(Stored dataset items)
((

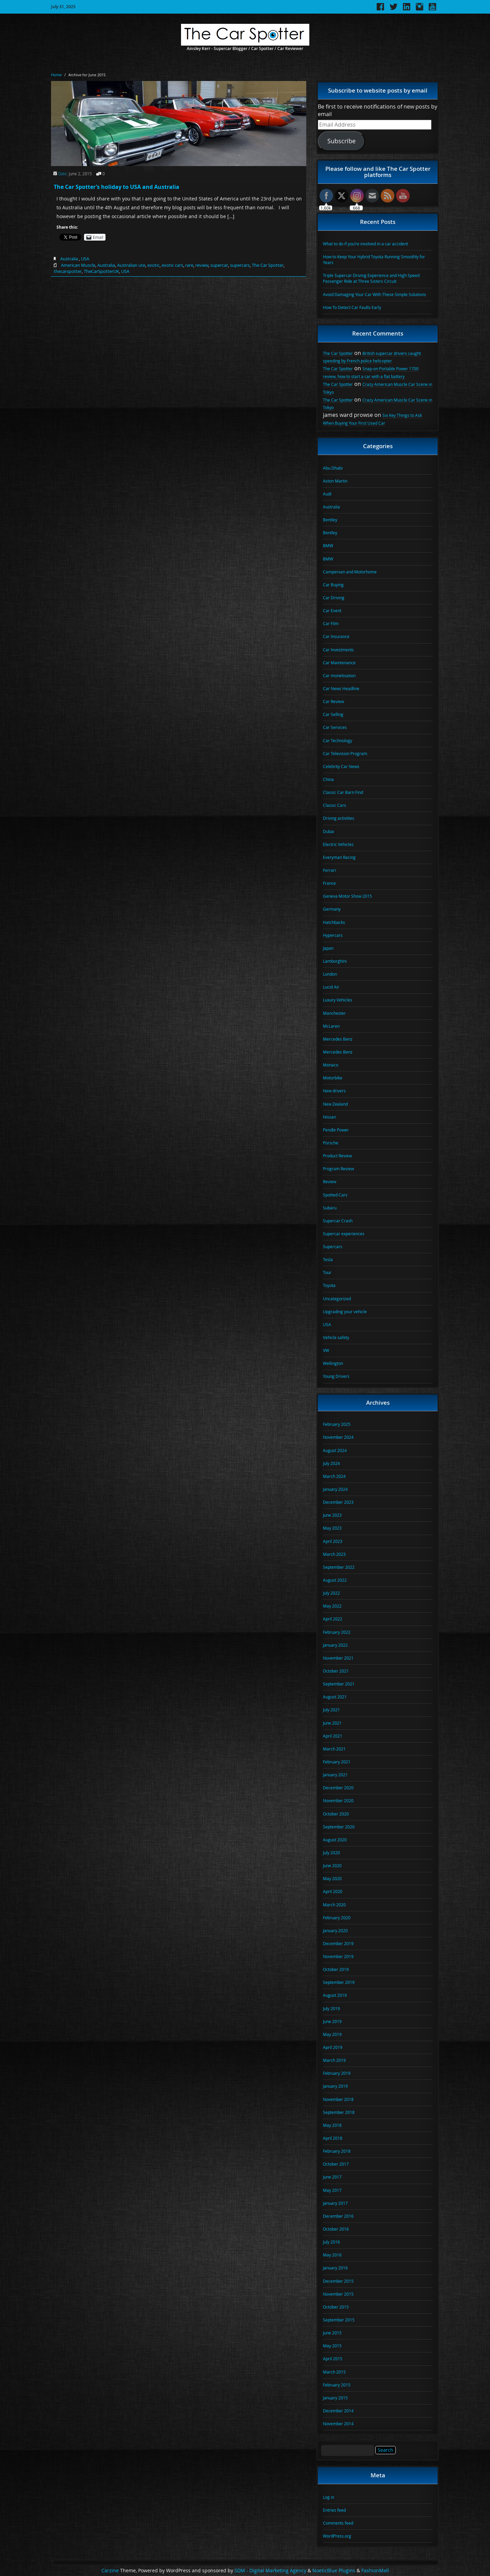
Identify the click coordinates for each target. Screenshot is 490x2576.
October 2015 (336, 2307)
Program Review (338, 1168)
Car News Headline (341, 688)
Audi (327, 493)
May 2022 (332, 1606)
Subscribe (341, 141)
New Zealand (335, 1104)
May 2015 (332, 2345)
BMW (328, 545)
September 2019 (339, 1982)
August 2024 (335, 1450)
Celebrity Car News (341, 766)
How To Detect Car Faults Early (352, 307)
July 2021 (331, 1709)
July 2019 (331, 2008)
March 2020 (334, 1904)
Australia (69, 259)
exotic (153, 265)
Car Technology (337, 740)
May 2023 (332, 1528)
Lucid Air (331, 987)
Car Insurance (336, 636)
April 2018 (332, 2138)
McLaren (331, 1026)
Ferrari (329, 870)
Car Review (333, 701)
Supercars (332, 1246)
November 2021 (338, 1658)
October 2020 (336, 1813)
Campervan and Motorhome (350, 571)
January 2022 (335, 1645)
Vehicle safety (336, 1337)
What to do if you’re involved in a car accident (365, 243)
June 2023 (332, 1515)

))

→ TASK ITEM
Your answer should consist of the lines from the line with "Ferrari (329, 870)" through the last line of the data, set down exactly, both included.

→ RESULT OF THIS TASK
Ferrari (329, 870)
Car Review (333, 701)
Supercars (332, 1246)
November 2021 (338, 1658)
October 2020 (336, 1813)
Campervan and Motorhome (350, 571)
January 2022 (335, 1645)
Vehicle safety (336, 1337)
What to do if you’re involved in a car accident (365, 243)
June 2023 (332, 1515)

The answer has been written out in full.